◆ ABOUT THIS TASK: From the entries below, copy exactly the lines from the one that contains "NEXT SMART CITY" through the one that contains "See all Our Blogs", both included, and only those.

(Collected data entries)
Segment Open

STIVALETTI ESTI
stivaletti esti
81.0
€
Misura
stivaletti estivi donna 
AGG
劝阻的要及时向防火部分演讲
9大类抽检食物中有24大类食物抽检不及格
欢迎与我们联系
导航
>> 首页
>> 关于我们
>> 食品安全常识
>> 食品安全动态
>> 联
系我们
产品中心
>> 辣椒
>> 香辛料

Segment Closed
Segment Open

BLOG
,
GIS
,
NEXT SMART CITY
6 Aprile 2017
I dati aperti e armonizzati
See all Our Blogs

Segment Closed

◆ ANSWER TO THIS EXERCISE:
NEXT SMART CITY
6 Aprile 2017
I dati aperti e armonizzati
See all Our Blogs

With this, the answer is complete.